_GIVEN RECORDS_:
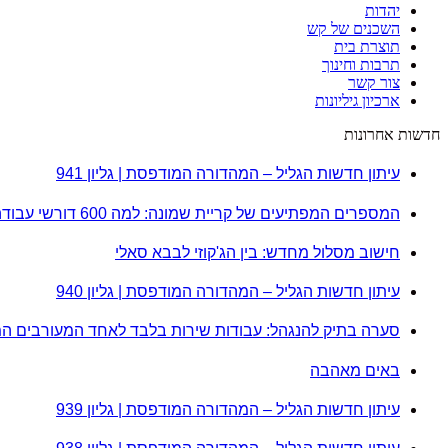
יהדות
השכנים של קש
תוצרת בית
תרבות וחינוך
צור קשר
ארכיון גיליונות
חדשות אחרונות
עיתון חדשות הגליל – המהדורה המודפסת | גליון 941
המספרים המפתיעים של קריית שמונה: למה 600 דורשי עבודה הם לא מה שחשבתם?
חישוב מסלול מחדש: בין הג'קוזי לבבא סאלי
עיתון חדשות הגליל – המהדורה המודפסת | גליון 940
סערה בתיק להנגהל: עבודות שירות בלבד לאחד המעורבים ה
באים מאהבה
עיתון חדשות הגליל – המהדורה המודפסת | גליון 939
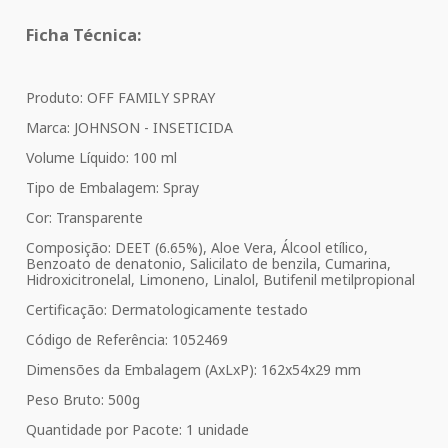
Ficha Técnica:
Produto: OFF FAMILY SPRAY
Marca: JOHNSON - INSETICIDA
Volume Líquido: 100 ml
Tipo de Embalagem: Spray
Cor: Transparente
Composição: DEET (6.65%), Aloe Vera, Álcool etílico,
Benzoato de denatonio, Salicilato de benzila, Cumarina,
Hidroxicitronelal, Limoneno, Linalol, Butifenil metilpropional
Certificação: Dermatologicamente testado
Código de Referência: 1052469
Dimensões da Embalagem (AxLxP): 162x54x29 mm
Peso Bruto: 500g
Quantidade por Pacote: 1 unidade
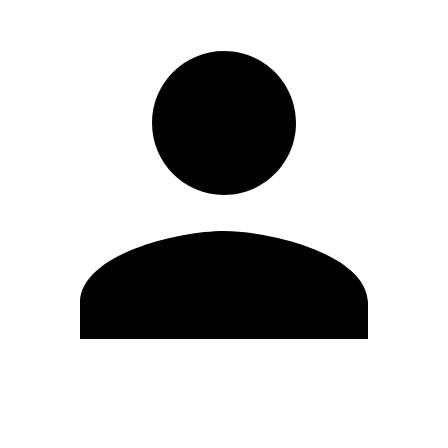
Editar Perfil
Cambiar contraseña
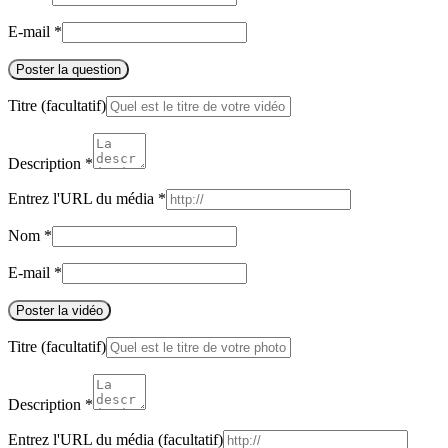
E-mail
*
Poster la question
Titre
(facultatif)
Description
*
Entrez l'URL du média
*
Nom
*
E-mail
*
Poster la vidéo
Titre
(facultatif)
Description
*
Entrez l'URL du média
(facultatif)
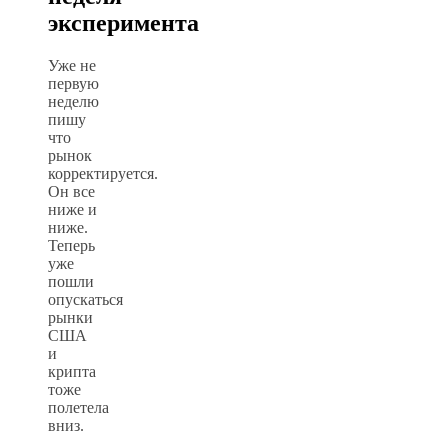
эксперимента
Уже не
первую
неделю
пишу
что
рынок
корректируется.
Он все
ниже и
ниже.
Теперь
уже
пошли
опускаться
рынки
США
и
крипта
тоже
полетела
вниз.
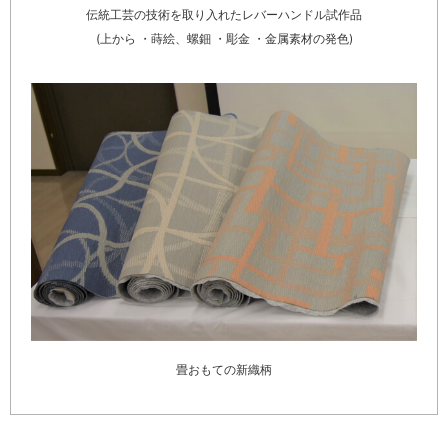
伝統工芸の技術を取り入れたレバーハンドル試作品
(上から ・蒔絵、螺鈿 ・彫金 ・金属素材の発色)
畳おもての新織柄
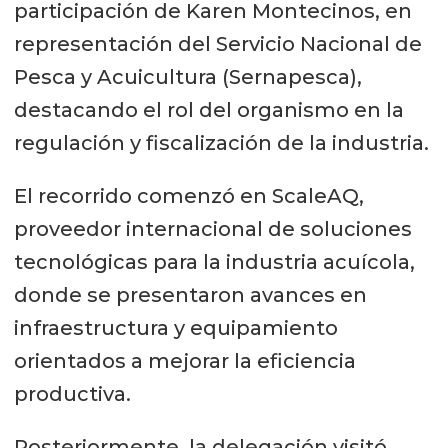
participación de Karen Montecinos, en
representación del Servicio Nacional de
Pesca y Acuicultura (Sernapesca),
destacando el rol del organismo en la
regulación y fiscalización de la industria.
El recorrido comenzó en ScaleAQ,
proveedor internacional de soluciones
tecnológicas para la industria acuícola,
donde se presentaron avances en
infraestructura y equipamiento
orientados a mejorar la eficiencia
productiva.
Posteriormente, la delegación visitó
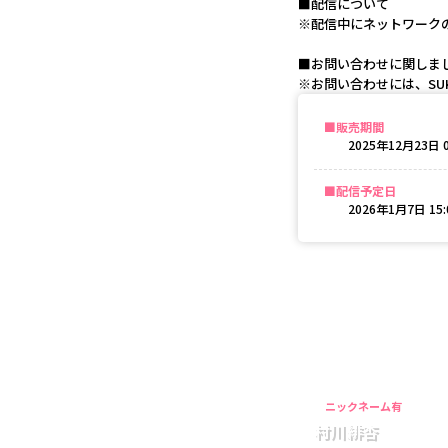
■配信について
※配信中にネットワーク
■お問い合わせに関しま
※お問い合わせには、SUK
販売期間
2025年12月23日 0
配信予定日
2026年1月7日 15:
ニックネーム有
村川緋杏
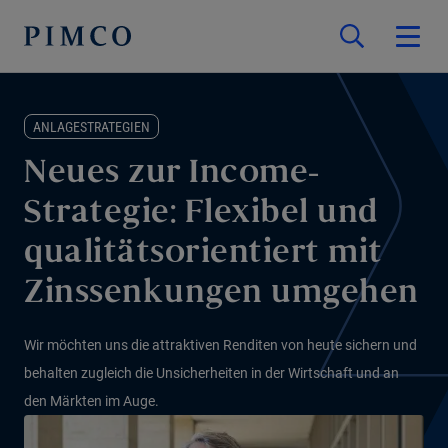
ANLAGESTRATEGIEN
Neues zur Income-
Strategie: Flexibel und
qualitätsorientiert mit
Zinssenkungen umgehen
Wir möchten uns die attraktiven Renditen von heute sichern und
behalten zugleich die Unsicherheiten in der Wirtschaft und an
den Märkten im Auge.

_AIM OF THE EXERCISE_:
Your task is to set down every entry exactly, leaving out any picture it contains.

_RESULT_:
יהדות
השכנים של קש
תוצרת בית
תרבות וחינוך
צור קשר
ארכיון גיליונות
חדשות אחרונות
עיתון חדשות הגליל – המהדורה המודפסת | גליון 941
המספרים המפתיעים של קריית שמונה: למה 600 דורשי עבודה הם לא מה שחשבתם?
חישוב מסלול מחדש: בין הג'קוזי לבבא סאלי
עיתון חדשות הגליל – המהדורה המודפסת | גליון 940
סערה בתיק להנגהל: עבודות שירות בלבד לאחד המעורבים ה
באים מאהבה
עיתון חדשות הגליל – המהדורה המודפסת | גליון 939
Ficha Técnica:
Produto: OFF FAMILY SPRAY
Marca: JOHNSON - INSETICIDA
Volume Líquido: 100 ml
Tipo de Embalagem: Spray
Cor: Transparente
Composição: DEET (6.65%), Aloe Vera, Álcool etílico,
Benzoato de denatonio, Salicilato de benzila, Cumarina,
Hidroxicitronelal, Limoneno, Linalol, Butifenil metilpropional
Certificação: Dermatologicamente testado
Código de Referência: 1052469
Dimensões da Embalagem (AxLxP): 162x54x29 mm
Peso Bruto: 500g
Quantidade por Pacote: 1 unidade
Editar Perfil
Cambiar contraseña
E-mail
*
Poster la question
Titre
(facultatif)
Description
*
Entrez l'URL du média
*
Nom
*
E-mail
*
Poster la vidéo
Titre
(facultatif)
Description
*
Entrez l'URL du média
(facultatif)
эксперимента
Уже не
первую
неделю
пишу
что
рынок
корректируется.
Он все
ниже и
ниже.
Теперь
уже
пошли
опускаться
рынки
США
и
крипта
тоже
полетела
вниз.
伝統工芸の技術を取り入れたレバーハンドル試作品
(上から ・蒔絵、螺鈿 ・彫金 ・金属素材の発色)
畳おもての新織柄
participación de Karen Montecinos, en
representación del Servicio Nacional de
Pesca y Acuicultura (Sernapesca),
destacando el rol del organismo en la
regulación y fiscalización de la industria.
El recorrido comenzó en ScaleAQ,
proveedor internacional de soluciones
tecnológicas para la industria acuícola,
donde se presentaron avances en
infraestructura y equipamiento
orientados a mejorar la eficiencia
productiva.
Posteriormente, la delegación visitó
■配信について
※配信中にネットワーク
■お問い合わせに関しま
※お問い合わせには、SUK
販売期間
2025年12月23日 0
配信予定日
2026年1月7日 15:
ニックネーム有
村川緋杏
ANLAGESTRATEGIEN
Neues zur Income-
Strategie: Flexibel und
qualitätsorientiert mit
Zinssenkungen umgehen
Wir möchten uns die attraktiven Renditen von heute sichern und
behalten zugleich die Unsicherheiten in der Wirtschaft und an
den Märkten im Auge.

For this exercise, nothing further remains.